DV-17-04 A comparison of farmed versus wild American eel products

Sara Rademaker
American Unagi LLC
PO Box 81
Thomaston, ME
sara[at]americanunagi.com

Maine's multimillion dollar juvenile eel fishing industry currently ships elvers or glass eels to farms in Asia, where they are grown to marketable size and exported back to the U.S. Recognizing an opportunity to provide local, sustainable seafood, Sara Rademaker has made progres in moving towards commercial eel aquaculture production in Maine. Sea Grant funds in 2014 (DV-14-17) supported testing of commercially available feeds for eel aquaculture. Since then, American Unagi, LLC has grown from research and development to a production facility capable of raising one metric ton of adult American eel.

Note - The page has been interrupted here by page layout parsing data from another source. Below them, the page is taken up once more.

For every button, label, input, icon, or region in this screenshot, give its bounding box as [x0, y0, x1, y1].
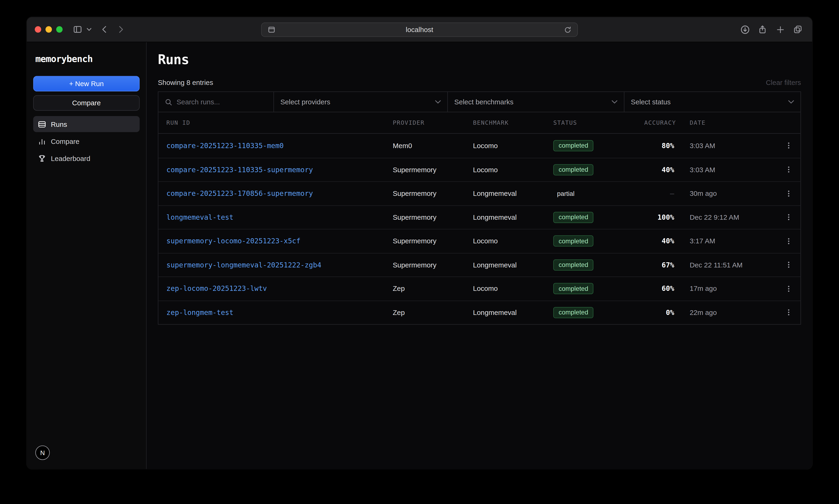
bar-chart-icon [38, 137, 46, 145]
table-row: longmemeval-test Supermemory Longmemeval… [159, 205, 801, 229]
reload-icon[interactable] [563, 25, 573, 34]
filter-bar: Select providers Select benchmarks [159, 92, 801, 112]
kebab-menu-icon[interactable] [785, 309, 792, 316]
downloads-icon[interactable] [738, 22, 752, 36]
avatar[interactable]: N [35, 446, 50, 460]
run-id-link[interactable]: compare-20251223-110335-supermemory [159, 166, 393, 174]
kebab-menu-icon[interactable] [785, 142, 792, 149]
status-badge: completed [553, 307, 593, 318]
compare-button[interactable]: Compare [33, 95, 140, 111]
provider-cell: Zep [393, 308, 473, 316]
kebab-menu-icon[interactable] [785, 285, 792, 292]
browser-toolbar: localhost [27, 17, 812, 42]
chevron-down-icon [612, 100, 618, 104]
status-badge: completed [553, 164, 593, 175]
run-id-link[interactable]: zep-longmem-test [159, 308, 393, 316]
app-logo: memorybench [27, 42, 146, 76]
clear-filters-button[interactable]: Clear filters [766, 78, 801, 87]
benchmark-cell: Longmemeval [473, 213, 553, 221]
date-cell: Dec 22 9:12 AM [674, 213, 777, 221]
run-id-link[interactable]: compare-20251223-110335-mem0 [159, 142, 393, 149]
status-badge: completed [553, 235, 593, 247]
column-header: PROVIDER [393, 119, 473, 126]
avatar-letter: N [40, 449, 45, 456]
accuracy-cell: 80% [644, 142, 674, 149]
date-cell: 17m ago [674, 285, 777, 293]
sidebar-item-compare[interactable]: Compare [33, 133, 140, 149]
status-badge: completed [553, 140, 593, 151]
kebab-menu-icon[interactable] [785, 237, 792, 245]
run-id-link[interactable]: supermemory-locomo-20251223-x5cf [159, 237, 393, 245]
forward-button[interactable] [114, 22, 128, 36]
benchmark-cell: Longmemeval [473, 261, 553, 269]
desktop: localhost [0, 0, 839, 504]
table-row: supermemory-locomo-20251223-x5cf Superme… [159, 229, 801, 253]
table-row: supermemory-longmemeval-20251222-zgb4 Su… [159, 253, 801, 276]
trophy-icon [38, 154, 46, 162]
provider-cell: Zep [393, 285, 473, 293]
sidebar-nav: Runs Compare Leaderboard [33, 116, 140, 166]
table-row: zep-locomo-20251223-lwtv Zep Locomo comp… [159, 276, 801, 301]
traffic-lights [35, 26, 63, 33]
browser-window: localhost [27, 17, 812, 469]
search-input[interactable] [177, 98, 267, 106]
status-badge: partial [553, 188, 580, 199]
new-run-button[interactable]: + New Run [33, 76, 140, 91]
table-row: compare-20251223-170856-supermemory Supe… [159, 181, 801, 205]
date-cell: Dec 22 11:51 AM [674, 261, 777, 269]
benchmark-cell: Locomo [473, 166, 553, 174]
sidebar-item-leaderboard[interactable]: Leaderboard [33, 150, 140, 166]
date-cell: 22m ago [674, 308, 777, 316]
benchmark-cell: Longmemeval [473, 190, 553, 197]
provider-cell: Supermemory [393, 237, 473, 245]
run-id-link[interactable]: compare-20251223-170856-supermemory [159, 190, 393, 197]
date-cell: 3:03 AM [674, 142, 777, 149]
kebab-menu-icon[interactable] [785, 166, 792, 174]
kebab-menu-icon[interactable] [785, 214, 792, 221]
tab-overview-icon[interactable] [791, 22, 805, 36]
url-text: localhost [276, 26, 563, 34]
providers-select-label: Select providers [281, 98, 330, 106]
status-badge: completed [553, 212, 593, 223]
address-bar[interactable]: localhost [261, 22, 578, 37]
chevron-down-icon [788, 100, 794, 104]
back-button[interactable] [97, 22, 111, 36]
benchmarks-select[interactable]: Select benchmarks [448, 92, 624, 112]
search-icon [165, 98, 172, 106]
toolbar-right-icons [738, 22, 805, 36]
run-id-link[interactable]: longmemeval-test [159, 213, 393, 221]
status-select[interactable]: Select status [624, 92, 800, 112]
column-header: ACCURACY [644, 119, 674, 126]
provider-cell: Supermemory [393, 213, 473, 221]
sidebar: memorybench + New Run Compare Runs [27, 42, 146, 469]
benchmark-cell: Locomo [473, 142, 553, 149]
run-id-link[interactable]: supermemory-longmemeval-20251222-zgb4 [159, 261, 393, 269]
sidebar-item-runs[interactable]: Runs [33, 116, 140, 132]
provider-cell: Supermemory [393, 261, 473, 269]
share-icon[interactable] [755, 22, 769, 36]
page-settings-icon[interactable] [266, 25, 276, 34]
date-cell: 30m ago [674, 190, 777, 197]
table-header: RUN ID PROVIDER BENCHMARK STATUS ACCURAC… [159, 112, 801, 133]
accuracy-cell: 40% [644, 237, 674, 245]
main-content: Runs Showing 8 entries Clear filters [146, 42, 812, 469]
sidebar-item-label: Compare [51, 137, 79, 145]
provider-cell: Supermemory [393, 166, 473, 174]
new-tab-icon[interactable] [773, 22, 787, 36]
zoom-window-button[interactable] [56, 26, 63, 33]
kebab-menu-icon[interactable] [785, 261, 792, 269]
sidebar-chevron-down-icon[interactable] [85, 22, 93, 36]
runs-panel: Select providers Select benchmarks [158, 91, 801, 325]
close-window-button[interactable] [35, 26, 41, 33]
table-body: compare-20251223-110335-mem0 Mem0 Locomo… [159, 133, 801, 324]
sidebar-toggle-icon[interactable] [71, 22, 85, 36]
kebab-menu-icon[interactable] [785, 190, 792, 197]
sidebar-item-label: Leaderboard [51, 154, 90, 162]
table-row: compare-20251223-110335-supermemory Supe… [159, 158, 801, 181]
run-id-link[interactable]: zep-locomo-20251223-lwtv [159, 285, 393, 293]
minimize-window-button[interactable] [46, 26, 52, 33]
providers-select[interactable]: Select providers [274, 92, 448, 112]
table-row: zep-longmem-test Zep Longmemeval complet… [159, 300, 801, 324]
provider-cell: Mem0 [393, 142, 473, 149]
status-badge: completed [553, 259, 593, 270]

In this current study, Rademaker will focus on the consumer side of American eel product development. There is currently no information on nutritional value or contamination levels of wild or farm-raised American eel. Using a USDA-approved laboratory, Rademaker will evaluate the nutritional value, including Vitamin D, and contamination with mercury and PCBs, of wild-caught smoked American eel product and a farm-raised smoked eel product. Following lab evaluation, information on consumer preference and purchasing factors will be gathered using a combination of focus groups and in-person surveys, including taste preference. This grant will help shape the addition of value-added products into future eel aquaculture production by understanding benefits of farmed products over wild and the important issues for consumers. Processing for aquaculture production can lead to increase in year-round use of Maine's fish processors and could lead to the addition of a new product line to smokehouses in Maine.

Supplementing the Sea Grant funds is an award from USDA’s Value-Added Producer Grant, which will support further work on improving economics of eel production in the U.S.